Industry partnerships can look very different depending on which side of the table you’re sitting on. For technology transfer professionals, the work often centers on preparing the opportunity, supporting the inventor, protecting the IP, and finding the right commercial partner. For companies like Thermo Fisher Scientific, the question is slightly different: does this technology solve a real problem, fit an existing product area, improve on something already in the market, or open the door to a new capability?
My guest today is Hsiaoli Chen, Senior Manager of Corporate Innovation Partnerships at Thermo Fisher Scientific. Hsiaoli brings nearly 20 years of experience in business development, technology scouting, and licensing across the life sciences and pharmaceutical industries in the U.S. and Europe. She started her career as a biomedical researcher, and that scientific foundation still shapes how she evaluates new opportunities, talks with inventors, and looks at the evidence behind an emerging technology.
In this conversation, Hsiaoli shares how Thermo Fisher works with universities, startups, researchers, and tech transfer offices to identify promising technologies and build productive partnerships. We talk about what catches her attention in a technology offering, why benchmarking against an existing product can make a disclosure easier to evaluate, and how validation data helps industry partners understand what still needs to happen before a technology can move forward.
We also get into the practical side of licensing, including timelines, royalty expectations, contract templates, and the flexibility needed to get deals done. Hsiaoli also shares her perspective on global differences in university partnerships, the technology trends she’s watching in AI, automation, proteomics, spatial biology, and cell and gene therapy, and the simple things TTOs can do to stand out as strong, prepared, and collaborative industry partners.
In This Episode:
[02:03] Hsiaoli Chen shares how her path from academic biomedical research to a startup in Munich opened the door to business development, licensing, and technology commercialization.

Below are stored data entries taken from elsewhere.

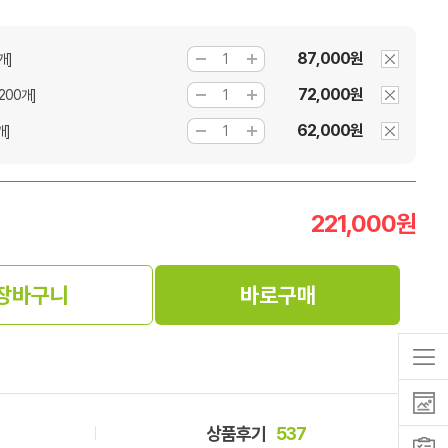
87,000원
개]
72,000원
200개]
62,000원
개]
221,000
원
장바구니
바로구매
상품후기
537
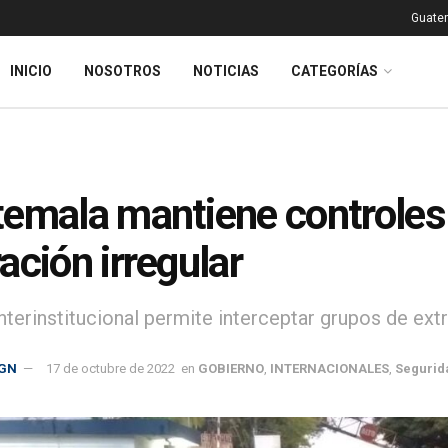
Guatem
INICIO
NOSOTROS
NOTICIAS
CATEGORÍAS
emala mantiene controles 
ación irregular
interinstitucional permite interceptar grupos de ex
GN
17 de octubre de 2022
en
GOBIERNO
,
INTERNACIONALES
,
Segurid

[03:31] Her research background still shapes how she evaluates new technologies, especially when looking at the science, experiments, and validation behind an invention.
[05:12] Thermo Fisher’s university partnerships often begin through researchers who already use the company’s products or through introductions from tech transfer offices.
[07:06] Benchmarking a university technology against an existing Thermo Fisher product can help the right internal team quickly understand where the opportunity fits.
[08:42] Early-stage academic technologies may still be worth evaluating when inventors can clearly identify what additional validation or development work is needed.
[10:02] Licensing conversations with Thermo Fisher often look different from biopharma deals because many technologies may reach the market within 12 to 24 months.
[11:28] Royalty expectations, contribution from multiple technologies, and royalty management mechanisms can all affect whether a university deal makes commercial sense.
[12:36] Flexibility around contract templates can help reduce friction and move licensing conversations forward more efficiently.
[14:03] Global partnership structures vary, with U.S. tech transfer offices often taking the lead while some European inventors may have more direct influence over commercialization.
[15:48] AI, automation, and predictive models for peptides, proteins, and antibodies are becoming increasingly important in chemistry and biology screening.
[16:52] Proteomics, single-cell analysis, spatial biology, and cell and gene therapy manufacturing workflows are among the university research trends Thermo Fisher is watching closely.
[18:39] Thermo Fisher uses a robust internal funnel to evaluate technologies coming from universities, startups, biotechs, and even other companies.
[19:34] Product managers, R&D colleagues, IP counsel, business teams, and legal partners may all become part of the evaluation process as an opportunity advances.
[21:07] A strong tech transfer partner often provides complete information up front, including benchmarking, publications, and public patent details when available.
[22:21] Some promising technologies do not move forward because exclusivity is unavailable, consortium terms are limiting, or the deal structure does not fit the business needs.
[23:38] A technology that looks strong on paper may still fail to advance if it does not perform well under Thermo Fisher’s internal technical evaluation conditions.
[24:36] Hsiaoli’s advice for tech transfer professionals is to prepare clear, concise technology offerings, stay flexible on negotiation terms, and keep building relationships through conferences and direct engagement.